A touch of real life

This website isn’t really about my life as such, the subject matter usually stays rooted to technical stuff that I’m interested in, in a break from the normal run of conversation I’m getting married soon! Things are going well and I’m looking forward to a nice wedding in a nice little Spanish town, followed by a religious ceremony in Madrid.

Glass chess pieces, the King and the Queen.

Tactics for Template Based Design

The recent meeting of the UK usability professionals get together concerning accessibility is covered in isolanis weblog entry about the accessibility meeting. The blog entry also contained a link to Ian Lloyds presentation on the Nationwide Building Society website redesign.
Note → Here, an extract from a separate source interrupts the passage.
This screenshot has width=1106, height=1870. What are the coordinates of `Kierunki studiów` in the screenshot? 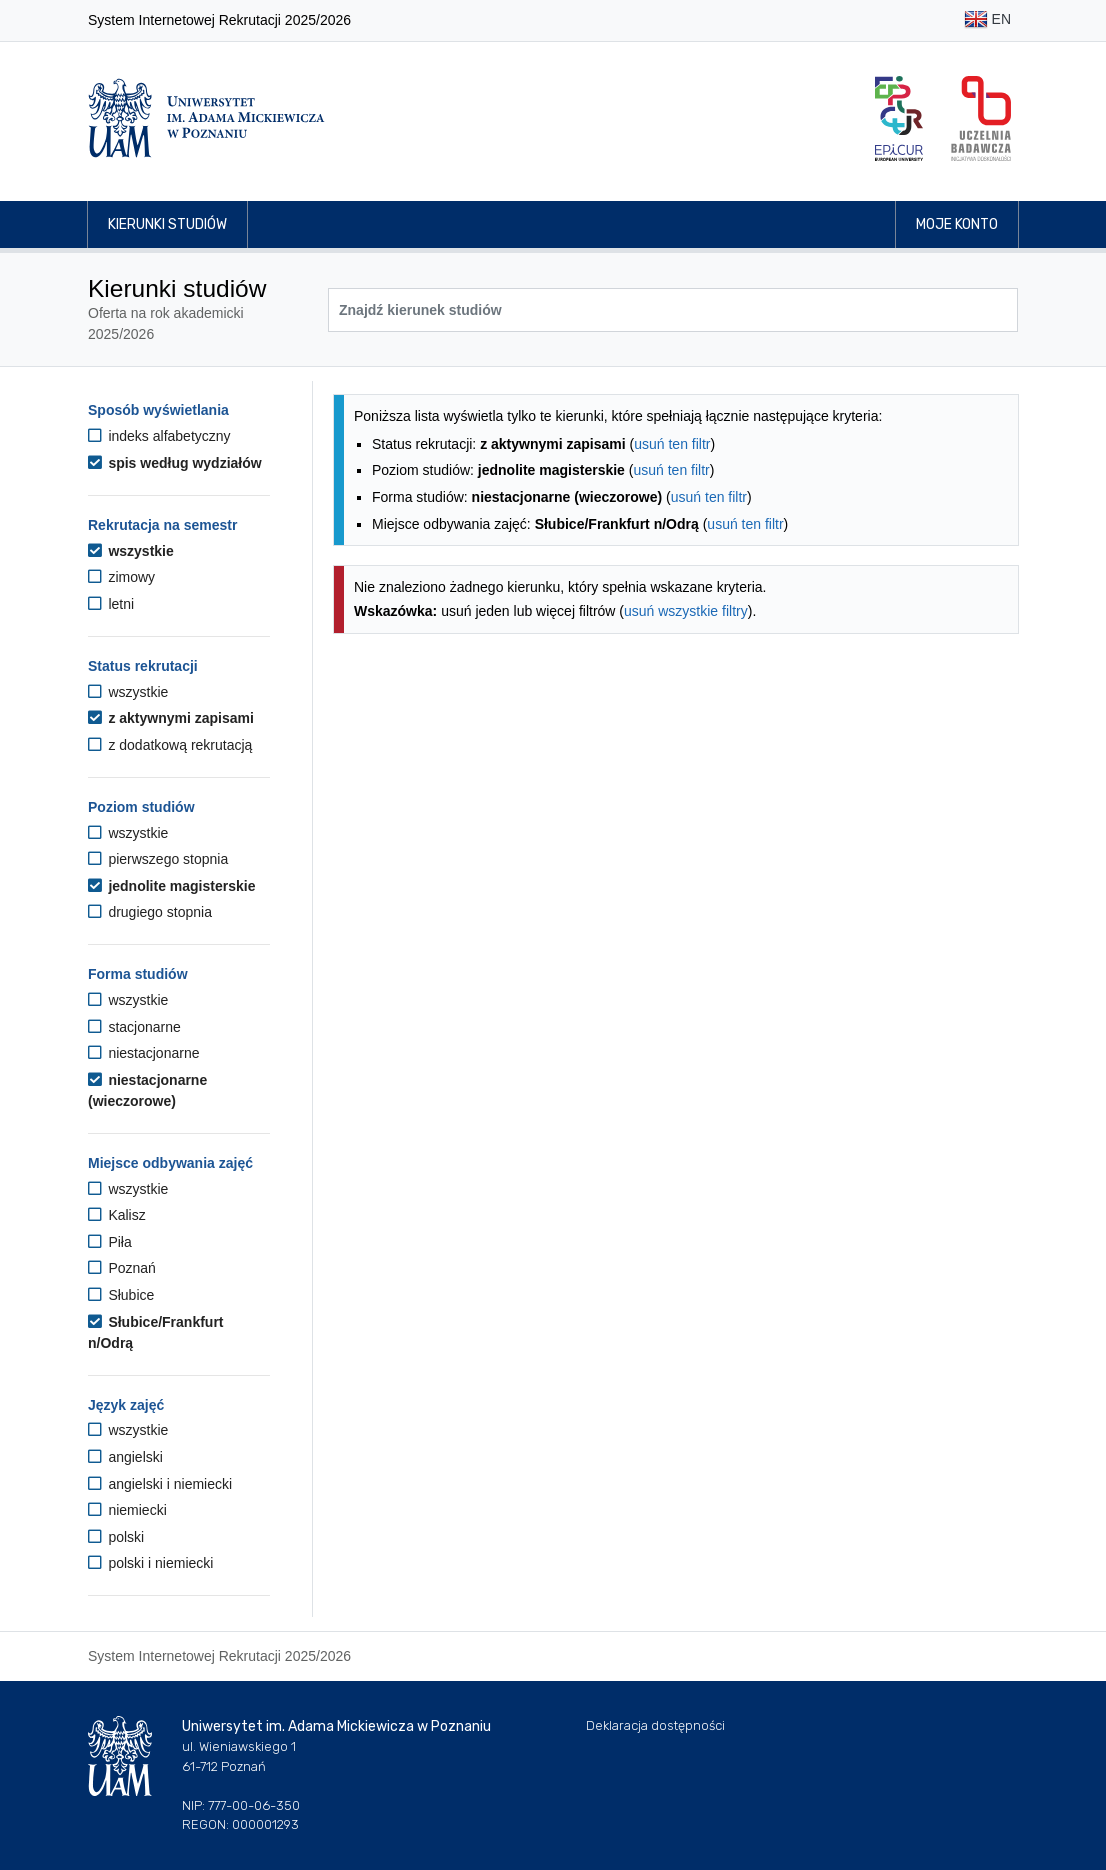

This presentation covered many interesting points, one that is applicable to most projects though is the management of templates in a template driven site. First of all though, what happens when you mismanage templates? The quality of the original template can often be compromised by later additions or modifications, these modifications can have ramifications unknown to the new user. Without clear guidelines on how to use the set of templates the wrong template could be used for the wrong type of page.

Misuse of templates can have disastrous effects on the usability of the site, navigation may become inconsistent within subsections of the site, and also the accessibility of the site, someone with no accessibility training may use an HTML table in an inappropriate manner.

To guard against problems like this manifesting themselves there must be a form of management control exercised over the templates, especially in organisations where more than one person maintains them. A useful tool is to define and document the uses and properties of the templates explicitly. Some useful aspects to note are:

  1. What each templates is for, and when to use it. (e.g. “this is the subsection homepage template”)
  2. How the templates were constructed.
  3. What you can change on the template.
  4. What you should leave alone.
  5. Screenshots of how pages should appear in different browsers.

As with most things, it is important to have a level of modularity in your templates to enable pages to be customised to a particular section without damaging the overall site. Make sure though that the extension mechanism is documented and understood, a useful documentation system is an intranet where everyone can easily get access to how to sue the templates.

Remember your set of site templates is where the usability and accessibility testing efforts are focused, don’t let the investment in usable and accessible templates be wasted, protect them and promote them.